What these blowups have in common, Fubini believes, is ignoring critical due diligence in advance of agreeing to combine. Specifically, he describes two key pre-agreement steps that attempt to help forge an understanding of what will need to be addressed as part of the (still hypothetical) combination apart from the obvious legal, operational, and financial metrics (I quote):

  • Understanding the cultural dynamics of the acquired organization, including how they operate, the manner in which they develop their talent, how are they motivated to succeed, and their executive management decision making style.
  • Doing a stakeholder analysis to understand the additional challenges from political, regulatory, union, and community sources to be expected in the wake of a merger.

The first—”cultural dynamics”—is a topic we’re all familiar with, or we think we are. Yet in my experience there’s frequently an attitude of comfortable oblivion towards how the other firm really operates on a day to day basis. What types of behavior are rewarded and which go unappreciated or even penalized?

Is being a good social citizen valued or is it all about origination, billing, and collection? How much of a voice does or doesn’t the rank and file partnership have in firm-wide decisions?

Both “a lot” and “next to none” are perfectly fine, by the way; but whichever it is better match up pretty closely with the answer you’d give at your own firm.

The second—”stakeholder analysis”—is corporate world speak, but don’t dismiss it too glibly.

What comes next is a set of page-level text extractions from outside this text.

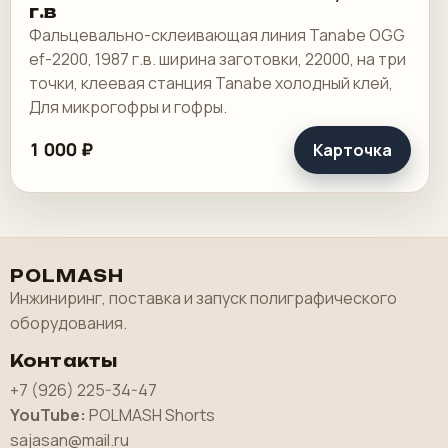
г.в
Фальцевально-склеивающая линия Tanabe OGG
ef-2200, 1987 г.в. ширина заготовки, 22000, на три
точки, клеевая станция Tanabe холодный клей,
Для микрогофры и гофры.
1 000 ₽
Карточка
POLMASH
Инжиниринг, поставка и запуск полиграфического
оборудования.
Контакты
+7 (926) 225-34-47
YouTube:
POLMASH Shorts
sajasan@mail.ru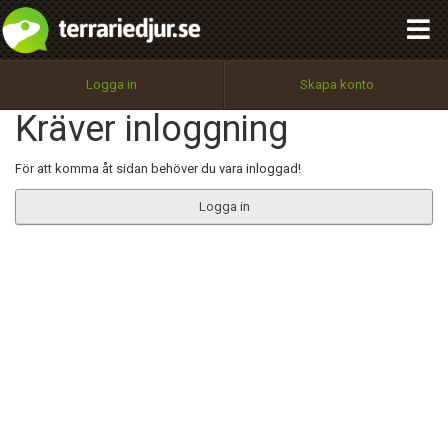
integritetspolicy
OK
Utför
Namn:
Begär nytt lösenord
Logga in
Skapa konto
Tillbaka till förstasidan
Kräver inloggning
100%
Epost:
För att komma åt sidan behöver du vara inloggad!
Logga in
Användarnamn:
Lösenord:
Privacy Policy
Terms of Service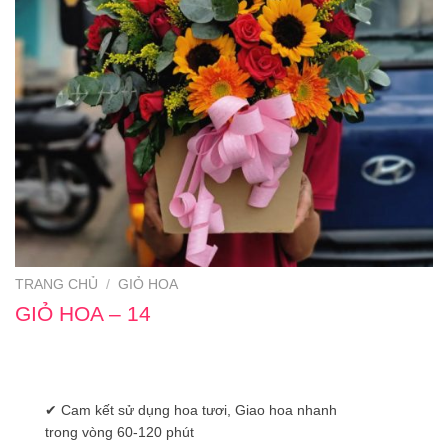
TRANG CHỦ
/
GIỎ HOA
GIỎ HOA – 14
✔ Cam kết sử dụng hoa tươi, Giao hoa nhanh
trong vòng 60-120 phút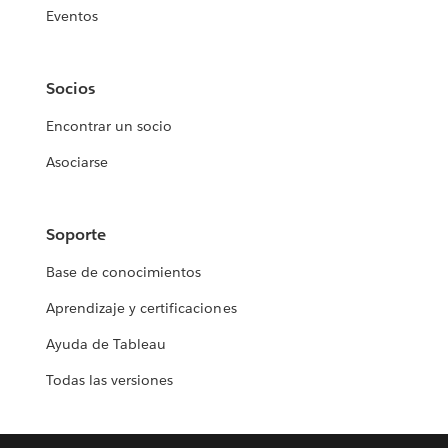
Eventos
Socios
Encontrar un socio
Asociarse
Soporte
Base de conocimientos
Aprendizaje y certificaciones
Ayuda de Tableau
Todas las versiones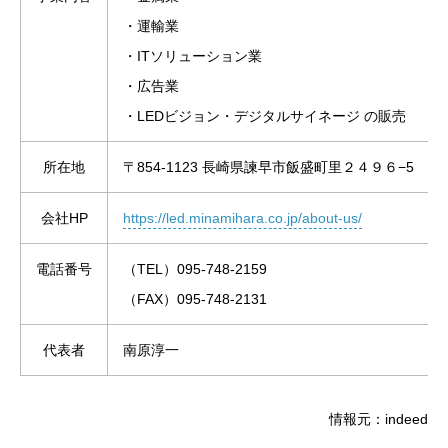
・運輸業
・ITソリューション業
・広告業
・LEDビジョン・デジタルサイネージ の販売
所在地
〒854-1123 長崎県諫早市飯盛町里２４９６−5
会社HP
https://led.minamihara.co.jp/about-us/
電話番号
（TEL）095-748-2159
（FAX）095-748-2131
代表者
南原淳一
情報元：indeed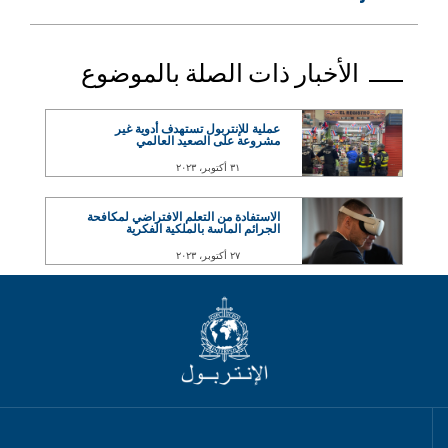
الأخبار ذات الصلة بالموضوع
عملية للإنتربول تستهدف أدوية غير
مشروعة على الصعيد العالمي
٣١ أكتوبر، ٢٠٢٣
الاستفادة من التعلم الافتراضي لمكافحة
الجرائم الماسة بالملكية الفكرية
٢٧ أكتوبر، ٢٠٢٣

We may not have “political, regulatory, [or] union” onlookers to worry about, but we have associates, C-suite executives, professional staff, and of course you can rest assured that headhunters will have their antennae acutely tuned to real and imaginary rumors of dissatisfaction in the ranks. Then there’s that unusual special-interest group called clients: Will they be pleased? Are you sure?

This all takes time and requires bringing more people into the pre-agreement discussions, as Fubini readily points out. That’s a major reason corporate boards and their investment banker advisors can choose to overlook this aspect of due diligence. But they do so at the deal’s peril: According to The New York Times’ “DealBook,” 19% of all announced deal activity in 2014 (by dollar value) collapsed before closing.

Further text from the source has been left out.